_WHAT THE TASK ASKS_: Could you restate word for word the lines running from the one with "Change Log (900, 464)" to the end of the data, both ends included, but without pictures?

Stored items

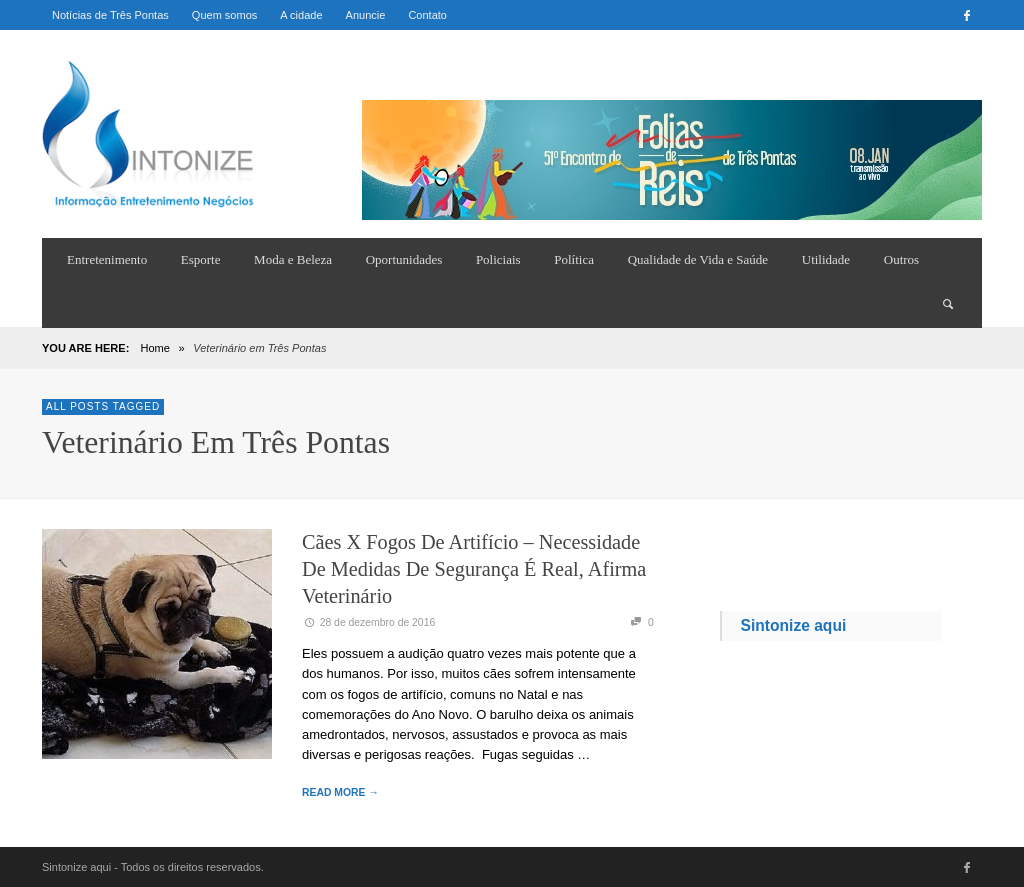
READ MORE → (340, 792)
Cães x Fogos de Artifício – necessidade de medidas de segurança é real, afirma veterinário (474, 569)
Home (154, 348)
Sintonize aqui (794, 625)
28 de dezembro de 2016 (368, 622)
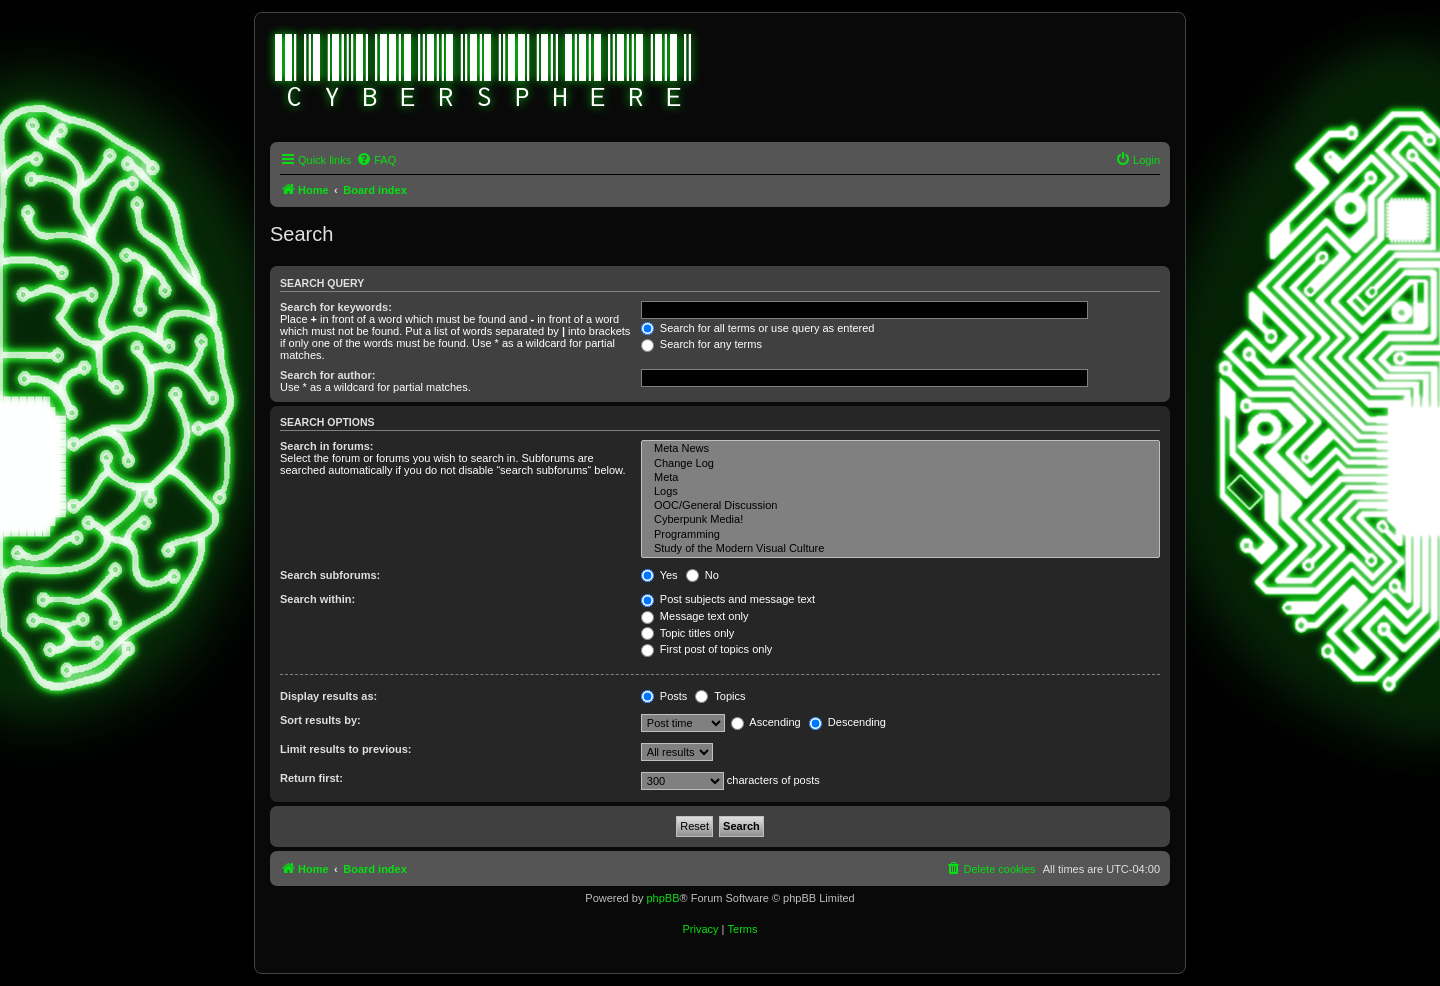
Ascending (766, 722)
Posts (664, 696)
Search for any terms (701, 344)
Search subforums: (330, 575)
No (702, 575)
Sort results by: (320, 720)
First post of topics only (707, 649)
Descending (847, 722)
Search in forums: (327, 446)
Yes (659, 575)
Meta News (900, 449)
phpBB (662, 898)
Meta (900, 478)
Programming (900, 535)
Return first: (311, 778)
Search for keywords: (336, 307)
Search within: (317, 599)
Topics (720, 696)
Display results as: (328, 696)
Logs (900, 492)
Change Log (900, 464)
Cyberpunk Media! (900, 520)
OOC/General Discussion (900, 506)
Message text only (695, 616)
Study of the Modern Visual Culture (900, 549)
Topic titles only (687, 633)
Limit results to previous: (345, 749)
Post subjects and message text (728, 599)
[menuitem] (376, 160)
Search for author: (327, 375)
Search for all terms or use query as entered (758, 328)
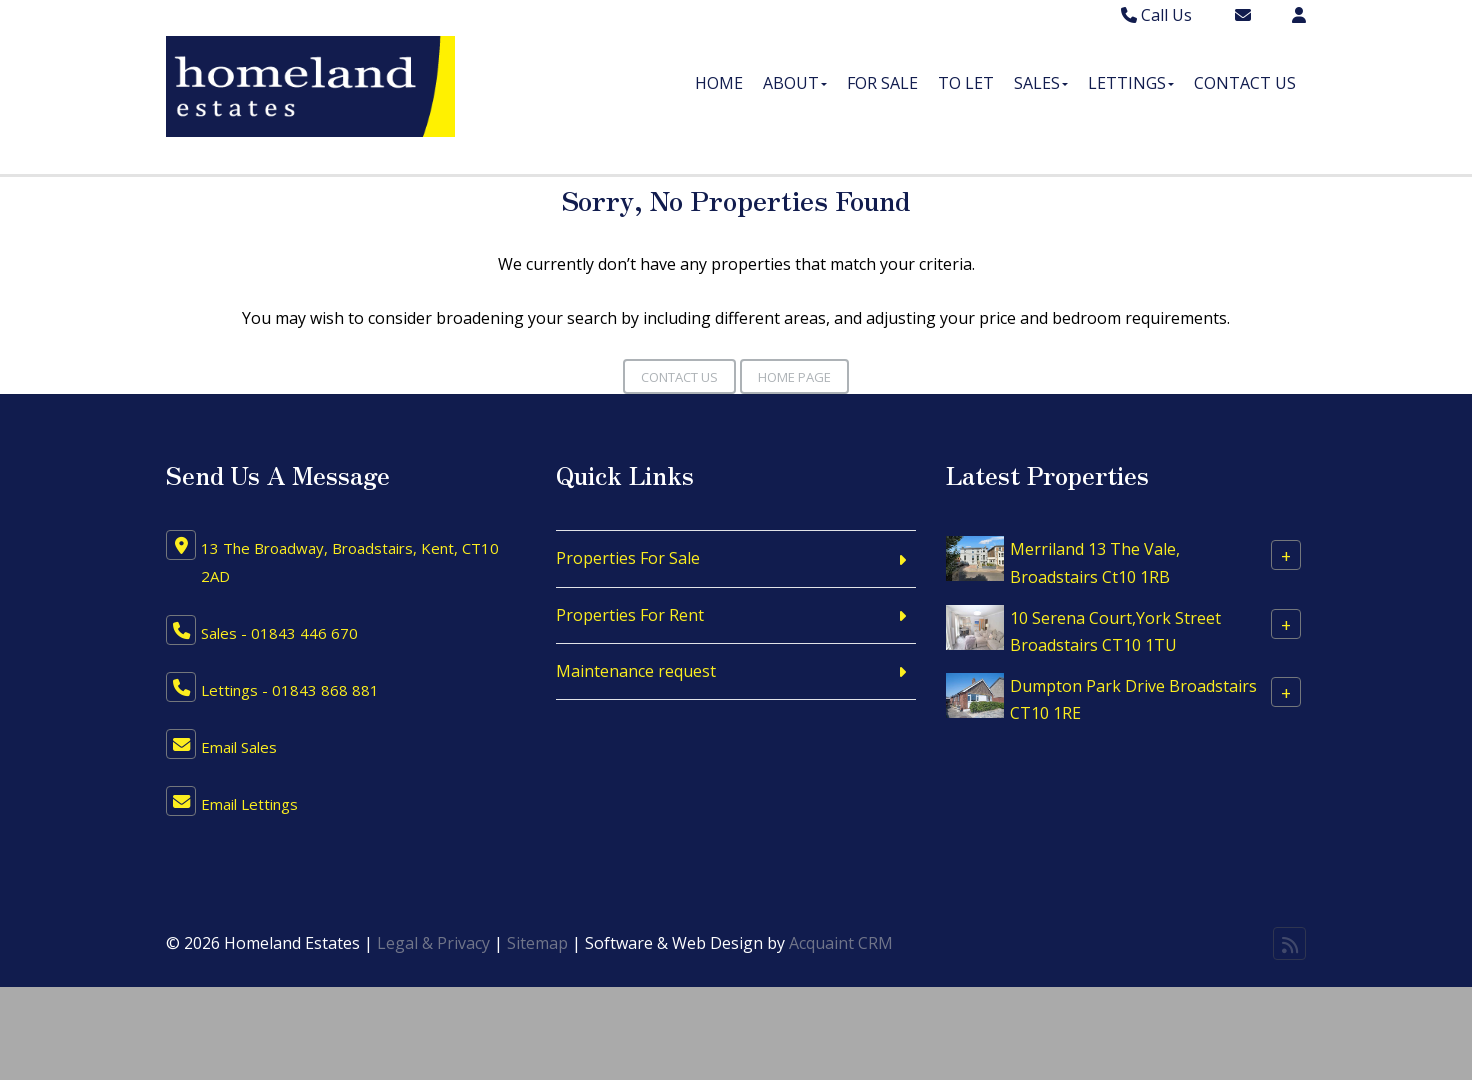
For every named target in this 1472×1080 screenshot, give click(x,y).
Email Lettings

_WRITTEN ANSWER_:
Change Log (900, 464)
Cyberpunk Media! (900, 520)
OOC/General Discussion (900, 506)
Message text only (695, 616)
Study of the Modern Visual Culture (900, 549)
Topic titles only (687, 633)
Limit results to previous: (345, 749)
Post subjects and message text (728, 599)
[menuitem] (376, 160)
Search for author: (327, 375)
Search for all terms or use query as entered (758, 328)
For every named target in this 1472×1080 screenshot, give click(x,y).
Email Lettings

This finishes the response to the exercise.